慰安婦合意 韓日対立「再燃」の兆し(聯合ニュース)
「慰安婦合意」を維持しようとし、国際世論戦始めた日本(中央日報・朝鮮語)
 安倍首相が国連事務総長に慰安婦合意に関する話を持ち出したのは、国連の拷問禁止委員会が慰安婦合意の見直しを勧告したことへの対応とみられる。国連の拷問禁止委は今月12日、旧日本軍慰安婦問題を巡る2015年の韓日合意について、「合意は歓迎するが、被害者に対する補償や名誉回復、真実究明、再発防止策などは十分とはいえない」と見直しを勧告した。

 また、韓国新政権の再交渉要求をけん制する側面もあるとみられる。文在寅(ムン・ジェイン)大統領は安倍首相との電話会談で、「国民の大多数が慰安婦合意に対し情緒的に受け入れられないのが現実だ」と発言。文大統領の特使として日本を訪問した文喜相(ムン・ヒサン)氏も日本政府に同様の趣旨を伝えた。

 安倍首相としては慰安婦合意が国際社会から「歓迎」を受けていることを強調し、韓国側が再交渉または破棄の要求をしづらくする意図があるとみられる。

 韓国政府はグテレス氏の発言について、具体的な立場を示していない。海外メディアが伝えた国連事務総長の発言について、論評を発表するのは芳しくないと判断したとされる。
(引用ここまで)

 聯合ニュースの記事は韓国版もあるのですが、そちらは1700コメントほど。
 今朝のニュースのほうのコメント数は3300超え。
 両方で5000コメントを超える衝撃ニュースとなっています。

 まあ、実際に韓国人にとっては大ニュースなのでしょうね。
 「世界大統領」として崇め奉ってきた国連事務総長から2代連続して「合意を歓迎する」という発言を引き出してしまったわけですから。

 ただ、「慰安婦合意を維持しようとして外交戦をしかけてきた」というのはちょっと違う気がしますね。
 むしろ、慰安婦合意を維持することについては客観的に見れば韓国を利する行為ですよ。
 慰安婦合意破棄は完全にレッドチーム化するために必要な儀式とすらいえますからね。
 「慰安婦合意を生け贄にしてレッドチーム加入を召喚、攻撃表示にしてターンエンドだ!」と宣言したら韓国は終わるのですから。
 まあ、これは客観的に見たときの「韓国の終わり」であって、韓国人が主観的に見たら「はじまり」なのかもしれませんが。 シヴァ神的な意味で。

 合意維持も現在の韓国の国内事情から地獄。
 かといって破棄することも地獄。
 当分は「再交渉」という旗竿を振りかざしているだけ、というのはとりあえず賢い選択かもしれません。
 ただ、「ろうそく革命」とやらを信仰してきた韓国人にとっては耐えがたい話ではあるのもまた事実。
 韓国人からのコメントの9割以上は「こんなもの破棄しろ」だの「パク・クネ政権がゴミだった証拠」みたいな扱いですからね。
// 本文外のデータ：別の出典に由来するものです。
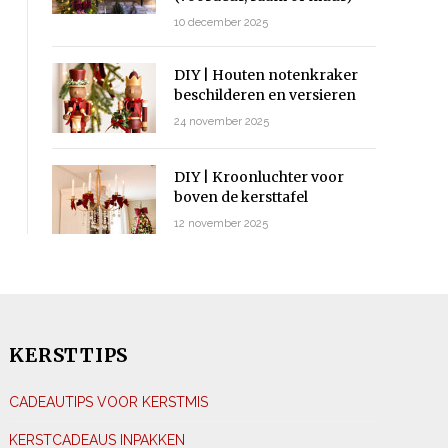
10 december 2025
DIY | Houten notenkraker
beschilderen en versieren
24 november 2025
DIY | Kroonluchter voor
boven de kersttafel
12 november 2025
KERSTTIPS
CADEAUTIPS VOOR KERSTMIS
KERSTCADEAUS INPAKKEN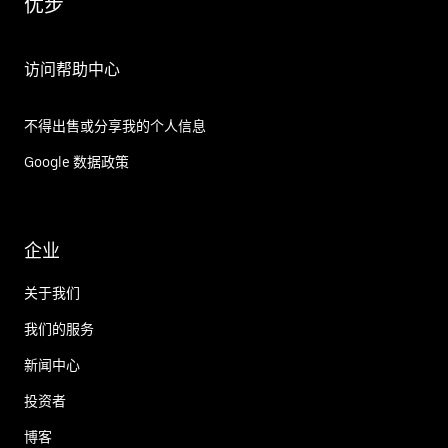
优步
访问帮助中心
不得出售或分享我的个人信息
Google 数据政策
企业
关于我们
我们的服务
新闻中心
投资者
博客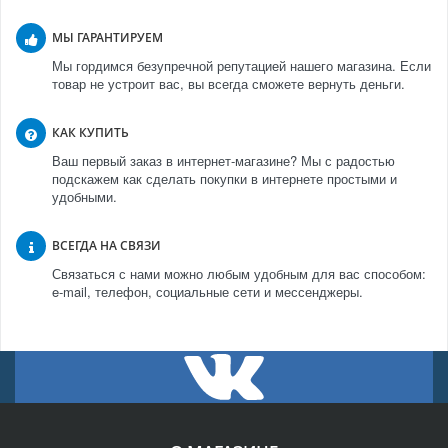
МЫ ГАРАНТИРУЕМ
Мы гордимся безупречной репутацией нашего магазина. Если
товар не устроит вас, вы всегда сможете вернуть деньги.
КАК КУПИТЬ
Ваш первый заказ в интернет-магазине? Мы с радостью
подскажем как сделать покупки в интернете простыми и
удобными.
ВСЕГДА НА СВЯЗИ
Связаться с нами можно любым удобным для вас способом:
e-mail, телефон, социальные сети и мессенджеры.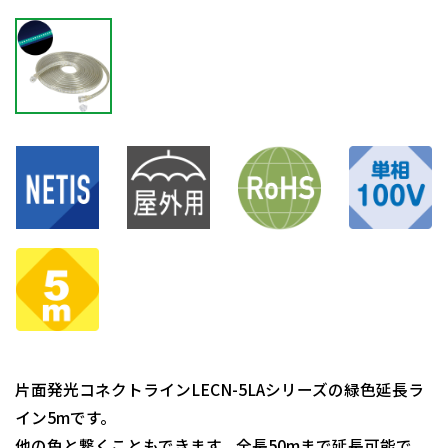
片面発光コネクトラインLECN-5LAシリーズの緑色延長ラ
イン5mです。
他の色と繋くこともできます。全長50mまで延長可能で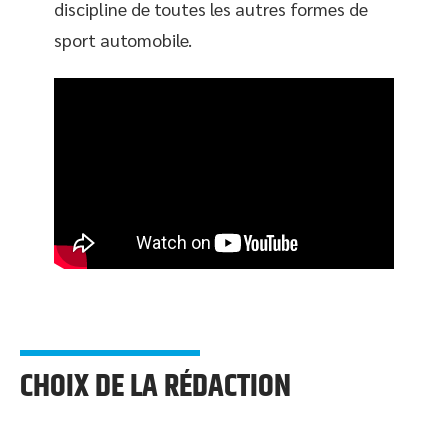
discipline de toutes les autres formes de
sport automobile.
CHOIX DE LA RÉDACTION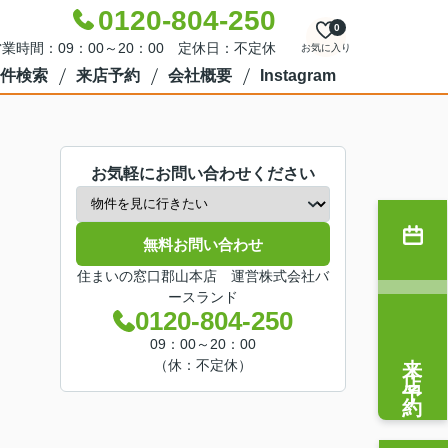
0120-804-250
0
業時間：09：00～20：00 定休日：不定休
お気に入り
件検索
来店予約
会社概要
Instagram
お気軽にお問い合わせください
無料お問い合わせ
住まいの窓口郡山本店 運営株式会社バ
ースランド
0120-804-250
09：00～20：00
来店予約
（休：不定休）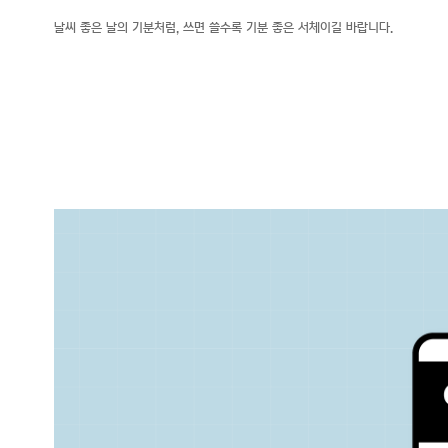
날씨 좋은 날의 기분처럼, 쓰면 쓸수록 기분 좋은 서체이길 바랍니다.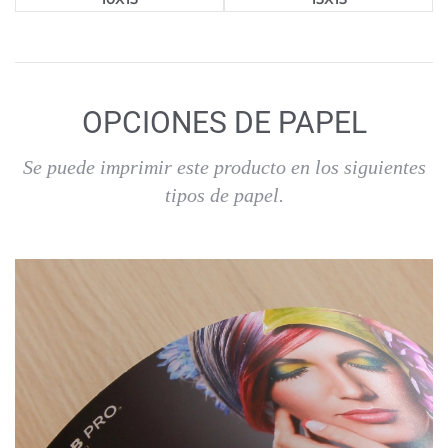
OPCIONES DE PAPEL
Se puede imprimir este producto en los siguientes
tipos de papel.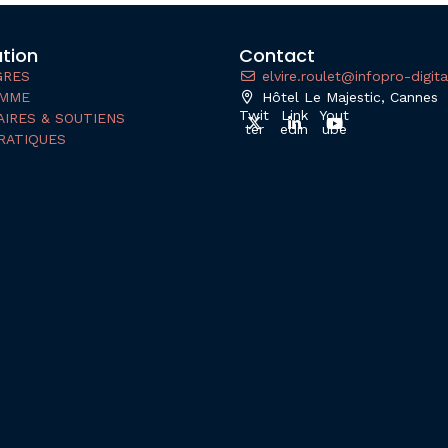
tion
Contact
GRES
elvire.roulet@infopro-digit
MME
Hôtel Le Majestic, Cannes
Twit
Link
Yout
IRES & SOUTIENS
ter
edin
ube
RATIQUES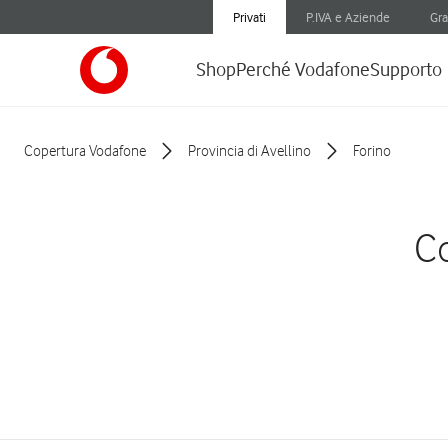
Privati
P.IVA e Aziende
Gra
Shop
Perché Vodafone
Supporto
Copertura Vodafone
Provincia di Avellino
Forino
Co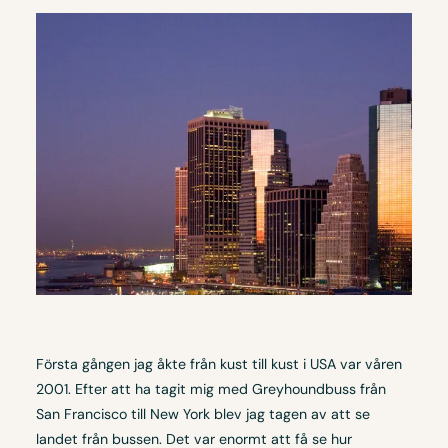
Första gången jag åkte från kust till kust i USA var våren
2001. Efter att ha tagit mig med Greyhoundbuss från
San Francisco till New York blev jag tagen av att se
landet från bussen. Det var enormt att få se hur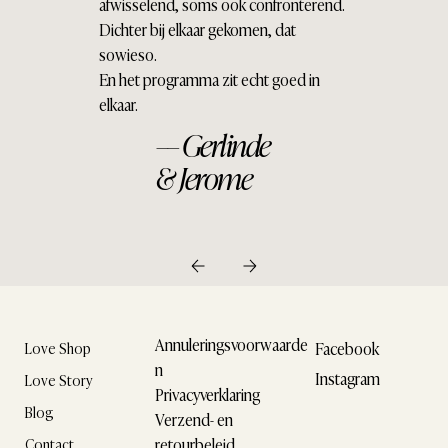
afwisselend, soms ook confronterend.
Dichter bij elkaar gekomen, dat
sowieso.
En het programma zit echt goed in
elkaar.
–– Gerlinde
& Jerome
Annuleringsvoorwaarde
Facebook
Love Shop
n
Instagram
Love Story
Privacyverklaring
Blog
Verzend- en
retourbeleid
Contact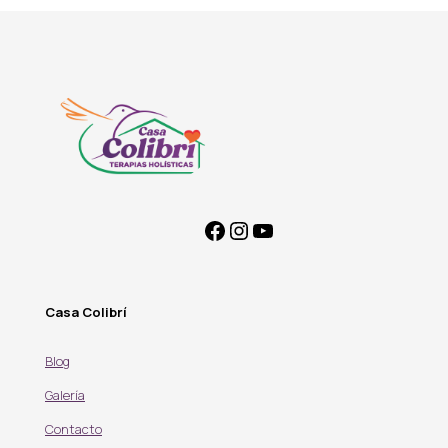
Casa Colibrí
Blog
Galería
Contacto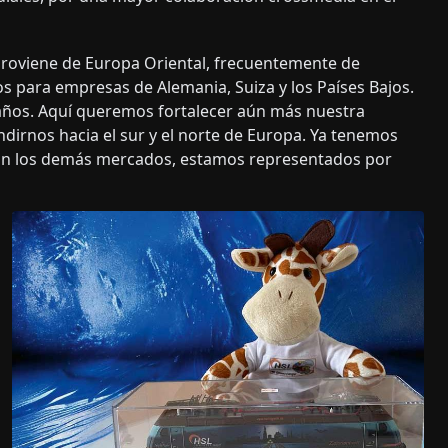
proviene de Europa Oriental, frecuentemente de
 para empresas de Alemania, Suiza y los Países Bajos.
s años. Aquí queremos fortalecer aún más nuestra
irnos hacia el sur y el norte de Europa. Ya tenemos
 En los demás mercados, estamos representados por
 この慰安婦合意は日本の外交カードになり得るものだったので、結ぶこと自体が(韓国にとっては)間違いだったのですよ。
 楽韓さんは慰安婦合意に対して最初から賛成していました。でも、さすがにここまで効き目があるカードになろうとは思っていなかったですね。
 この「維持だ」だの「破棄だ」っという面で外交戦が続くと、それはそれでまた新たな面白い展開が見られると思うのですが……それはまた近日中に書きましょう。